I furiously tore the hairs from my arms, to no avail.

I signed.

I noticed then I stood in my bedroom, and it was still night, the moon calling to me from the curtains. My balance failed as I realized I stood on back legs. I gave into the reality I was quadrupedal now.

My Mary wasn't on the bed. She must've left during whatever happened here.

I crept from the bedroom, and then my heart thumped. I saw my son Thomas there, clutching the heads of his mother and little brother.

My eyes flew open, and I screamed. My blood pumped furiously through my chest. I looked to and fro, and I was in my bedroom again. Again, it was night. But I calmed as I saw my Mary sleeping soundly beside me. I clung to her side. Tears left my eyes.

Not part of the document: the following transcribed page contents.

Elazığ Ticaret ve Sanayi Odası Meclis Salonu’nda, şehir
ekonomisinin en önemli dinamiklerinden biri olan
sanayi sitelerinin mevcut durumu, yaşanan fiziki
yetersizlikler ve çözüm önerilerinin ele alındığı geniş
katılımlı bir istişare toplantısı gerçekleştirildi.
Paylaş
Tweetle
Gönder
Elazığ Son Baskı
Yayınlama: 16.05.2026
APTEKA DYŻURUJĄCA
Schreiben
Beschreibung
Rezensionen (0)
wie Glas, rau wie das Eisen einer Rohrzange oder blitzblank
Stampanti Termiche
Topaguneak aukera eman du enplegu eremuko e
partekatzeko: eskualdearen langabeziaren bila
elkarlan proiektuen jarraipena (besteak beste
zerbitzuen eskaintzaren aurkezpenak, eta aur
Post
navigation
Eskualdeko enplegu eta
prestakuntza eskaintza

"Another nightmare tonight?" she murmured, dazed.

"Yes," I stuttered, sobbing still.

She held my hand tightly.

"You're not a beast. Ignore the dreams. I love you. You will never do us any harm. Please sleep," she said.

I nodded.

I took a lengthy breath, then settled back into the world of dreams. The red took over my eyes once more.

The crimson puddle now existed on the ceiling, and it dripped onto my forehead. The stench of iron was stronger this time.

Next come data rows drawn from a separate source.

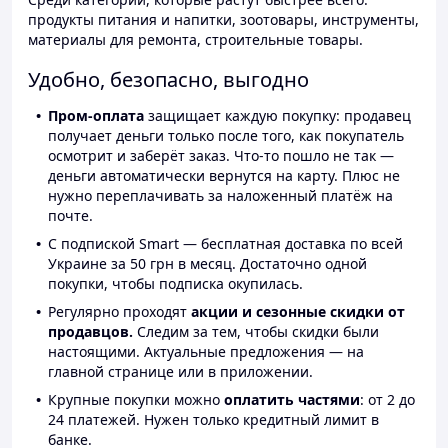
продукты питания и напитки, зоотовары, инструменты,
материалы для ремонта, строительные товары.
Удобно, безопасно, выгодно
Пром-оплата
защищает каждую покупку: продавец
получает деньги только после того, как покупатель
осмотрит и заберёт заказ. Что-то пошло не так —
деньги автоматически вернутся на карту. Плюс не
нужно переплачивать за наложенный платёж на
почте.
С подпиской Smart — бесплатная доставка по всей
Украине за 50 грн в месяц. Достаточно одной
покупки, чтобы подписка окупилась.
Регулярно проходят
акции и сезонные скидки от
продавцов.
Следим за тем, чтобы скидки были
настоящими. Актуальные предложения — на
главной странице или в приложении.
Крупные покупки можно
оплатить частями
: от 2 до
24 платежей. Нужен только кредитный лимит в
банке.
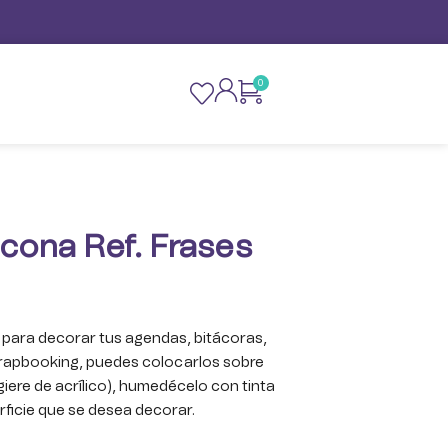
0
licona Ref. Frases
 para decorar tus agendas, bitácoras,
crapbooking, puedes colocarlos sobre
ugiere de acrílico), humedécelo con tinta
rficie que se desea decorar.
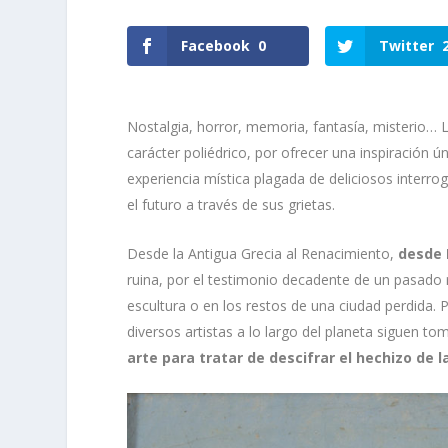
Facebook
0
Twitter
Nostalgia, horror, memoria, fantasía, misterio… 
carácter poliédrico, por ofrecer una inspiración ú
experiencia mística plagada de deliciosos interro
el futuro a través de sus grietas.
Desde la Antigua Grecia al Renacimiento,
desde 
ruina, por el testimonio decadente de un pasado 
escultura o en los restos de una ciudad perdida
diversos artistas a lo largo del planeta siguen t
arte para tratar de descifrar el hechizo de l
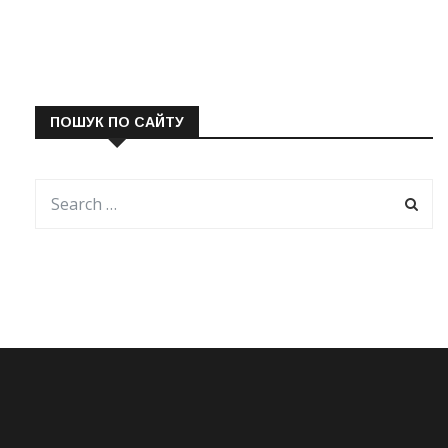
ПОШУК ПО САЙТУ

I shuddered and closed my eyes tight. I hugged onto myself, trapped in that dream, for a week. I would not move forward to see my dead child on top of this puddle that I now knew was my dead wife.

At the end of the nightmare week, I woke up to the next morning in my bed.

My eyes fluttered open. The sun's rays trickled through the curtains. I took in a long breath.

My heart froze in place at what I smelled. Tears built up in my eyes.

It could not be real. I was still in a nightmare.

I looked down at myself. Human still, but bloodstained.

I looked over to my side.

There, all that remained of my Mary was a red puddle.

I had lain on the floor for more than a week before I joined my family once more.